Тогда она сбросила его с себя на пол. Он слегка ушиб спину, но роптать не стал.
— Теперь книгу тащи!..
— Какую книгу? — не понял он.
Лидка, потеряв терпение, сама вскочила с топчана, бросилась в зал и взяла со стенда «Книгу жалоб и предложений», которая пылилась здесь с еще советских времен.
Снова легла на топчан и положила книгу себе на живот.
Игорь недоуменно смотрел с пола. Он не знал о разговоре, который произошел у Лидки в первую встречу с экзекутором, и поэтому тайна физиологической книги была для него закрыта.
…И книга внезапно дернулась.
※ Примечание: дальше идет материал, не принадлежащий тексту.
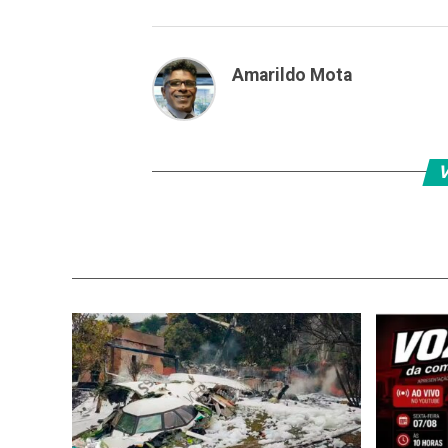
Amarildo Mota
V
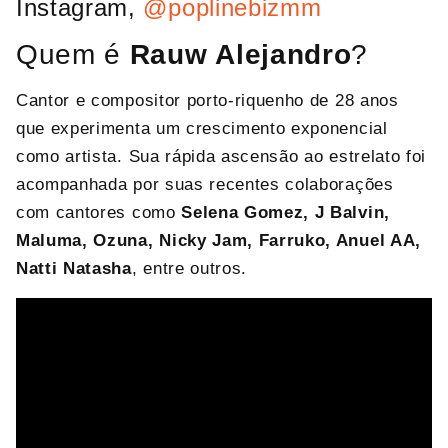
Instagram,
@poplinebizmm
Quem é
Rauw Alejandro
?
Cantor e compositor porto-riquenho de 28 anos
que experimenta um crescimento exponencial
como artista. Sua rápida ascensão ao estrelato foi
acompanhada por suas recentes colaborações
com cantores como
Selena Gomez, J Balvin,
Maluma, Ozuna, Nicky Jam, Farruko, Anuel AA,
Natti Natasha
, entre outros.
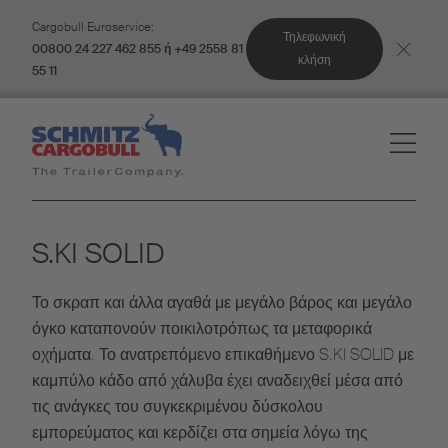
Cargobull Euroservice:
Τηλεφωνική
00800 24 227 462 855 ή +49 2558 81
κλήση
55 11
S.KI SOLID
Το σκραπ και άλλα αγαθά με μεγάλο βάρος και μεγάλο
όγκο καταπονούν ποικιλοτρόπως τα μεταφορικά
οχήματα. Το ανατρεπόμενο επικαθήμενο S.KI SOLID με
καμπύλο κάδο από χάλυβα έχει αναδειχθεί μέσα από
τις ανάγκες του συγκεκριμένου δύσκολου
εμπορεύματος και κερδίζει στα σημεία λόγω της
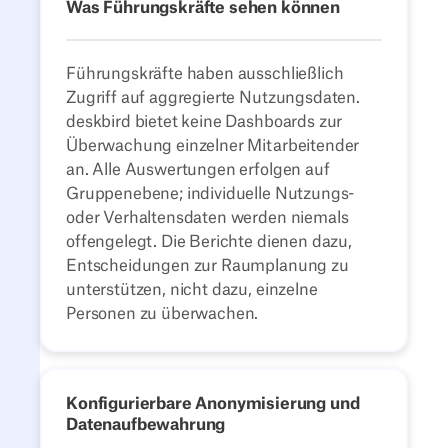
Was Führungskräfte sehen können
Führungskräfte haben ausschließlich
Zugriff auf aggregierte Nutzungsdaten.
deskbird bietet keine Dashboards zur
Überwachung einzelner Mitarbeitender
an. Alle Auswertungen erfolgen auf
Gruppenebene; individuelle Nutzungs-
oder Verhaltensdaten werden niemals
offengelegt. Die Berichte dienen dazu,
Entscheidungen zur Raumplanung zu
unterstützen, nicht dazu, einzelne
Personen zu überwachen.
Konfigurierbare Anonymisierung und
Datenaufbewahrung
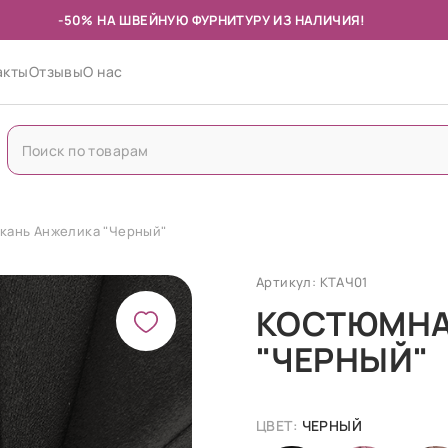
-50% НА ШВЕЙНУЮ ФУРНИТУРУ ИЗ НАЛИЧИЯ!
акты
Отзывы
О нас
кань Анжелика "Черный"
Артикул: КТАЧ01
КОСТЮМНА
"ЧЕРНЫЙ"
ЦВЕТ:
ЧЕРНЫЙ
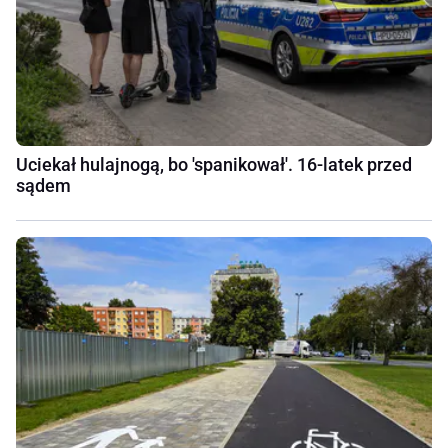
Uciekał hulajnogą, bo 'spanikował'. 16-latek przed
sądem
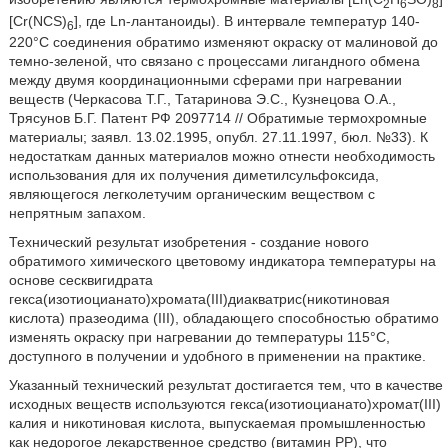
2
6
8
[Cr(NCS)
], где Ln-лантаноиды). В интервале температур 140-
6
220°С соединения обратимо изменяют окраску от малиновой до
темно-зеленой, что связано с процессами лигандного обмена
между двумя координационными сферами при нагревании
веществ (Черкасова Т.Г., Татаринова Э.С., Кузнецова О.А.,
Трясунов Б.Г. Патент РФ 2097714 // Обратимые термохромные
материалы; заявл. 13.02.1995, опубл. 27.11.1997, бюл. №33). К
недостаткам данных материалов можно отнести необходимость
использования для их получения диметилсульфоксида,
являющегося легколетучим органическим веществом с
непрятным запахом.
Технический результат изобретения - создание нового
обратимого химического цветовому индикатора температуры на
основе сесквигидрата
гекса(изотиоцианато)хромата(III)диакватрис(никотиновая
кислота) празеодима (III), обладающего способностью обратимо
изменять окраску при нагревании до температуры 115°С,
доступного в получении и удобного в применении на практике.
Указанный технический результат достигается тем, что в качестве
исходных веществ используются гекса(изотиоцианато)хромат(III)
калия и никотиновая кислота, выпускаемая промышленностью
как недорогое лекарственное средство (витамин РР), что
Сначала — еле заметно, как будто от дыхания Лидии Павловны. Потом — резче.
Зашелестела пыльными страницами…
— Это землетрясение, — пробормотал он. — Н-началось!..
— Дурак! — прошептала Лидка и добавила самой себе: — Просто у нас получилось… И слава Богу!..
Книга встала на ее животе дыбом. Раскрылась на середине. Повернулась, показав корешок.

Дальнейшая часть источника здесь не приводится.